Selection_HMTL {HMTL}R Documentation

Model Selection for Multi-task Feature Learning based on Bayesian Information Criterion (BIC)

Description

Selection_HMTL can be used to search the optimal candidate model based on Bayesian Information Criterion (BIC).

Usage

Selection_HMTL(
  y,
  x,
  lambda,
  Kn,
  p,
  n,
  beta = 0.1,
  tau = 1.45,
  Cont_Model = "adaptive Huber",
  type = "Heterogeneity",
  import_w = 1,
  tol = 0.05,
  max_iter = 100,
  Complete = "True",
  diagnostics = FALSE,
  gamma = 1,
  alpha = 1
)

Arguments

y

List. A list of responses vectors for all tasks. The order of the list put the continuous responses before the binary responses.

x

List. Listing matrices of the predictors for all tasks align with the same order as in y.

lambda

Numeric. The penalty parameter used for block-wise regularization (\ell_{2,1} norm).

Kn

Vector of two elements. First element is the number of tasks with continuous responses, and the second element is the number of tasks with binary responses.

p

Numeric. The number of features.

n

Numeric or vector. If only one numeric value is provided, equal sample size will be assumed for each task. If a vector is provided, then the elements are the sample sizes for all tasks.

beta

(optional). Numeric or matrix. An initial value or matrix of values p by K for the estimation. The default value is 0.1.

tau

Numeric or vector. The robustification parameter used for methods "Huber regression" or "Adaptive Huber". The default value is 1.45.

Cont_Model

Character("regression", "Huber regression", or "adaptive Huber").

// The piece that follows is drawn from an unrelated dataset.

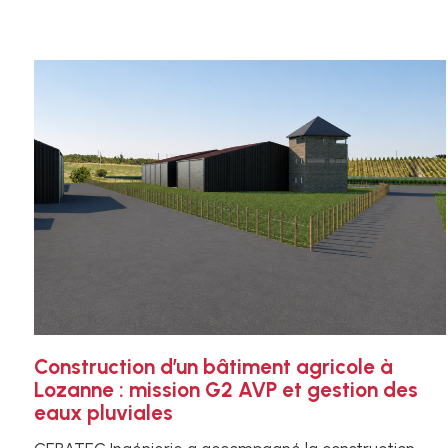
Construction d’un bâtiment agricole à
Lozanne : mission G2 AVP et gestion des
eaux pluviales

The models used for tasks with continuous responses.

type

Character("Heterogeneity", "Continuous" or "Binary"). type = "Heterogeneity" used for MTL_hetero; type = "Continuous" used for MTL_reg; and type = "Binary" used for MTL_class.

import_w

Numeric or vector. The weights assigned to different tasks. An equal weight is set as the default.

tol

(optional). Numeric. The tolerance level of optimation.

max_iter

(optional). Numeric. The maximum number of iteration steps.

Complete

Logic input. If the predictors in each task are all measured, set 'Complete == TRUE'; If some predictors in some but not all task are all measured, set'Complete == FALSE', and the missing values are imputed by column mean. The adjustment weights will be assigned based on the completeness of the predictors.

diagnostics

Logic input. If 'diagnostics == TRUE', the function provides Bayesian information criterion, and the selected model performance is evalued by the MSE and MAE for tasks with continuous response and the AUC and deviance for tasks with binary responses.

gamma

(optional). Numeric. Step size for each inner iteration. The default is equal to 1.

alpha

(optional). Numeric. A tuning parameter for BIC penalty. The default is equal to 1.

Details

The Bayesian information criterion is given by

BIC(s) = 2\mathcal{L}_s(\hat{\theta}) + d_s^{*} \gamma_n,

where \hat{\theta} is the estimated coefficients and s is denoted the selected support set of \hat{\theta}. In addition, \mathcal{L}_s(\hat{\theta}) denoted the estimated composite quasi-likelihood or adaptive Huber loss evaluated as the \hat{\theta}. The degree of freedom d_s^{*} can measure the model complexity, which is estimated by tr(H_s^{-1}(\hat{\theta}) J_s(\hat{\theta}) ). The sensitivity matrix and specificity matrix can be given by H(\theta) = E(\nabla^2 \mathcal{L}( {\theta})) and J(\theta) = -Cov(\nabla \mathcal{L}( {\theta})). The penalty term \gamma_n can be defined by users.

Value

A table of Bayesian Information Criterion (BIC)

lambda

A list of penalty parameters.

Compo_likelihood

Sum of empirical loss functions estimated based on the selected parameters .

Degree of freedom

Penalty component based on the selected parameters.

Info criterion

Bayesian Information Criterion (BIC): robust BIC or pseudo BIC.

References

Y. Zhong, W. Xu, and X. Gao (2023) Robust Multi-task Feature Learning. Submitted

Gao, X and Carroll, R. J. (2017) Data integration with high dimensionality. Biometrika, 104, 2, pp. 251-272

Examples

lambda <- c(1.2, 2.0, 2.3, 2.8)
cv.mtl <- Selection_HMTL(mockdata2,mockdata1, lambda =lambda, Kn = c(2,2), p=500,
               n = c(500,250,250,250),gamma = 2, Complete = FALSE, diagnostics = TRUE, alpha = 2)
plot_HMTL(cv.mtl)
cv.mtl$Selection_Results

[Package HMTL version 0.1.0 Index]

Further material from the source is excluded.